Stored data entries
---+---

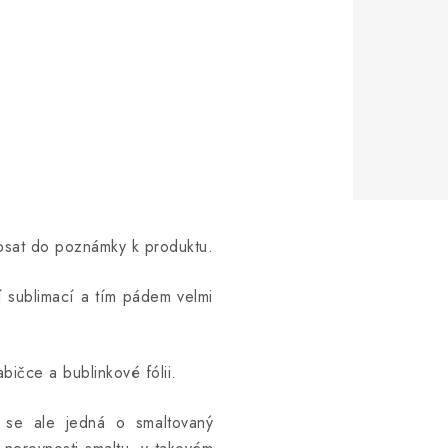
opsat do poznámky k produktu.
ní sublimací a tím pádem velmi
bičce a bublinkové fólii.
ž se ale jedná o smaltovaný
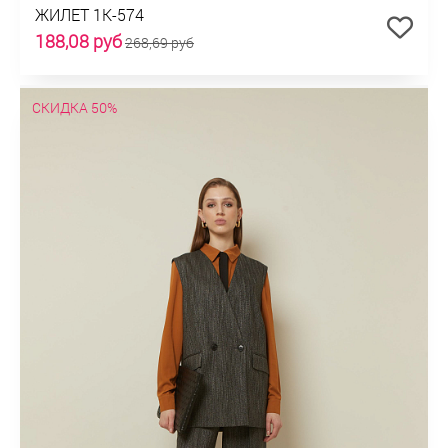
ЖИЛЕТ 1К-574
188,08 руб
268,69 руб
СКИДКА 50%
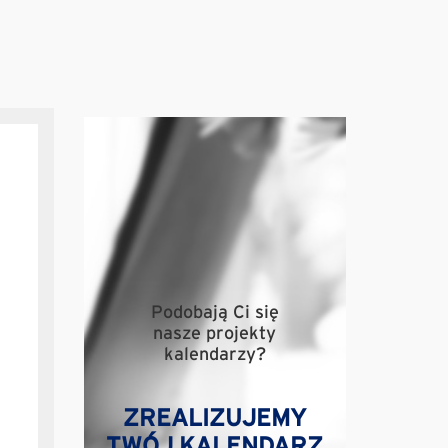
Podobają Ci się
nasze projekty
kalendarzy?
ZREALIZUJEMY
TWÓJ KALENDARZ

---+---

Directions: Return, word for word, the lines from the one containing "Podobają Ci się" through the end of the data above, both ends included, and nothing else.

Result:
Podobają Ci się
nasze projekty
kalendarzy?
ZREALIZUJEMY
TWÓJ KALENDARZ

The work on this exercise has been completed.